I would call my institution “The Genius”. I decided way back in 1990 that this would train a generation of children in thinking skills. Skills that had no place in the scheme of things. Skills for which neither parents nor schools seemed equipped in a part of the country where culture and intellectual strength abounded some centuries earlier, but had been given the cool go-by in preference to a cram-and-reproduce culture. After high school, students entered college and expected teachers to provide notes, day to day guidance and close attention.

Those who knew a balance sheet when they saw one stepped in with alacrity, became publishers, and provided ‘made-easies’, ‘10 years questions answered’, and opened up opportunities for a multitude of ‘coaching’ institutes. In fact, for a B.Com. degree in English language medium, you can buy notes in Hindi with simple grammatically atrocious English translations in the margin to cram and pass with honours!

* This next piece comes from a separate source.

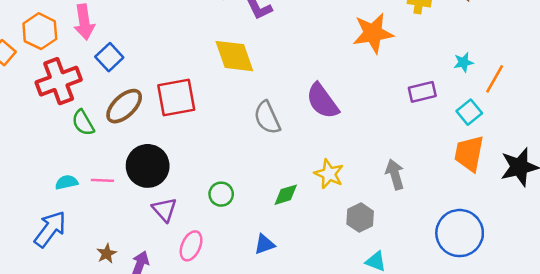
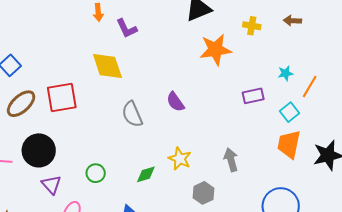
purple semicircle: (322, 101) -> (175, 102), size x0.7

We are not a ‘coaching class’
‘The Genius’ would not be a coaching class! Children who attended schools under the ‘system’ would come for an hour every day to have fun with facts, with thoughts, and with ideas. The name has now become a household word in Central India for ‘intelligence development class’. I dislike the word ‘class’ – it smacks of division, it reeks of caste, there is a stench of culturelessness. For years we conducted our sessions without even chalkboards. The students sat around the room like they would for a party, or they lounged on a carpet on the floor. The theme was always ‘fun’. It meant laughter, music, serious thought, punctuated by humour. Today we have regular hobby sessions for 600 children from twenty different Indore schools - confining our activities to stuff that is intellectual. I have repeatedly spurned the lucre that would be mine if I franchised business people around the country to run their carbon copies of my classes. Where would I find mentors with strong language skills, wide reading, deep understanding, high intelligence, and the devotion needed to honestly guide a generation of youngsters? My well-wishers and I must fight this dearth as long as the system prospers.
Success stories
An old student appears for a competition on a TV channel, wins all the way, and finally triumphs with laurels - a plum scholarship for a 5-year Engineering programme in a leading British University, all expenses (including travel, living, and accommodation) paid for the entire period. Another old student, presently in the London School of Economics completing her post-grad degree finds my email address somewhere and sends me generous kudos: "I felt alive (when I was at THE GENIUS) - because every day was another notch that I had pulled myself up by. Because it gave me a reference point in life about what kind of a person I wanted to project myself as, to the world. It became important for me to know about art, literature, theatre, sports, politics, music... I learnt that there was a power in knowledge, and I learnt that clichés are clichés for a reason. All through my life, and now, when I am in London, I have seen the world come alive around me - because I have those reference points. This frame of mind, this conditioning, this was the greatest gift I got from you and aunty. I guess I can never thank you enough for it."
I think existence "outside the system" is the way THE GENIUS ought to be... I would urge the world to ponder over the lacunae in the systems in their countries. The future generations of many oriental peoples are victims of such systems, - the world has to be a better place for the sake of the future.